DE RUEHKV #0036/01 0061554
R 061554Z JAN 09

C O N F I D E N T I A L KYIV 000036 
E.O. 12958: DECL: 01/06/2019 
Classified By: Ambassador William Taylor. Reasons 1.4 (b/d). 
1. (C) Reflecting the poor state of bilateral ties beyond the 
natural gas crisis, the Russia-Ukraine presidential 
commission charged with coordinating the overall relationship 
and resolving disputes has been inactive since the August 
Georgia-Russia conflict.  Russia refuses to engage with 
Ukraine on key issues, such as any planning for removal of 
the Russian Black Sea Fleet from Sevastopol, despite the 
GOU's announcement that Russia must withdraw by 2017.  A 
Yushchenko initiative to invigorate Russia policy through 
establishment of an "Interagency Strategic Group" among 
Ukrainian Ministries has, to date, had no impact.  End 
Presidential Commission Inactive 
2. (C) Embassy met with Volodimir Ivanov, acting Director 
General for Foreign Affairs at the Ukrainian National 
Security and Defense Council (NSDC).  Ivanov noted that the 
Ukraine-Russia Presidential Commission, established in 2005, 
had not met since the August 2008 Russia-Georgia conflict. 
The entire structure, involving a range of working groups and 
sub-groups on security, economic, political and other issues, 
is inactive.  Ivanov speculated that the Kremlin, having 
given up on Yushchenko, may be avoiding engagement until a 
more Moscow-friendly leadership emerges in Kyiv. 
GOU Forms "Interagency Strategic Group" 
3. (SBU) Ivanov pointed out that in order to demonstrate 
Ukraine's commitment to improving the bilateral relationship, 
 Yushchenko announced December 1 the creation of a new 
Ukrainian "Interagency Strategic Group."  Its task is to 
energize the GOU interagency to make the Bilateral Commission 
process productive and to begin tackling the substantial 
backlog of issues that have languished in the various 
4. (SBU) Headed by National Security and Defense Council 
Secretary Raysa Bohatryeva, the GOU Interagency Strategic 
Group includes the Ministers of Foreign Affairs, Defense and 
Finance; the heads of the intelligence services; the head of 
Naftohaz (the state gas monopoly); and the Industrial Policy 
Minister.  Konstantin Gryshchenko, Ukraine's Ambassador to 
Russia (who serves concurrently as First Deputy Secretary of 
the NSDC) serves as deputy chairman.  In announcing the 
Group's formation, Bohatryeva said that the GOU sought to get 
beyond the pattern of tit-for-tat accusatory statements 
coming from each country's Foreign Ministry and seek 
"constructive interaction" at all levels. 

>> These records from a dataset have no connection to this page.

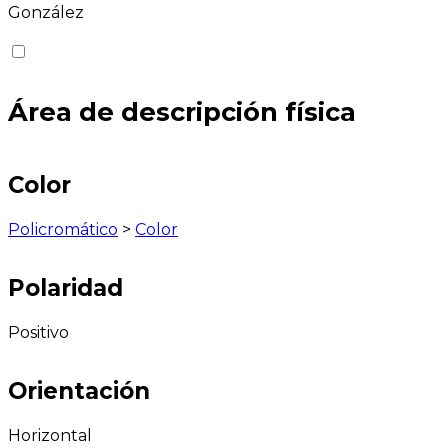
González
Área de descripción física
Color
Policromático
>
Color
Polaridad
Positivo
Orientación
Horizontal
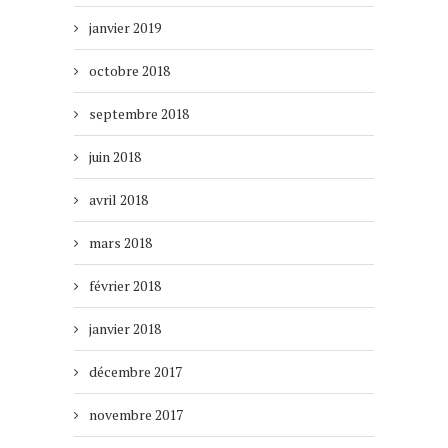
janvier 2019
octobre 2018
septembre 2018
juin 2018
avril 2018
mars 2018
février 2018
janvier 2018
décembre 2017
novembre 2017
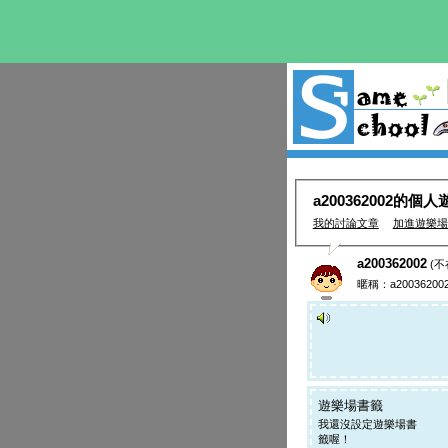
a200362002的個
我的討論文章
加進遊樂場
a200362002
(不
暱稱：a20036200
遊樂場書籤
我還沒設定遊樂場書
籤喔！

5. (C) Ivanov noted that Russian observers had greeted the 
creation of the GOU internal coordinating group with 
skepticism, calling it window dressing.  He admitted that 
there is no specific Bilateral Commission meeting toward 
which the group would initially be working.  Reflecting on 
the possible role of the Russian Ambassador to Ukraine, 
Ivanov noted that Chernomyrdin is getting on in years and 
that his interest has mainly been in economic and trade 
issues, in particular, natural gas.  Ivanov did not foresee 
much of a role for Chernomyrdin. 
Black Sea Fleet 
6. (C) Ivanov lamented that the GOR refused to discuss key 
bilateral issues, such as modalities for the withdrawal of 
the Russian Black Sea Fleet in 2017.  He said that Russia 
continues to ignore fleet movement notification procedures 
imposed in July 2008, which were reiterated in August by 
presidential decree, and then again in the autumn by the 
Cabinet of Ministers.  Ivanov hoped the GOU Interagency 
Strategic Group would be able to elevate this issue to a 
higher level in the Bilateral Commission, where it currently 
falls under a subcommittee. 
Russian Identity Documents 
7. (C) Ivanov said that the issue, as reported in the press, 
of Moscow issuing special identity cards which would qualify 
citizens of the Former Soviet Union for residency, work, and 
educational benefits in Russia was something to watch.  The 
question of ambiguous or dual nationality is an issue for 
Ukraine with a number of other countries, including Poland 
and Romania, but has special significance with Russia.   He 
recalled an earlier Russian "technopark initiative" that 
provided incentives to attract young specialists and 
scientists to relocate to Russia.  Ukraine would monitor the 
development of the identity cards.  That said, Ivanov 
observed that reports that Russia had been recently issuing 
large numbers of passports to Ukrainians were exaggerated. 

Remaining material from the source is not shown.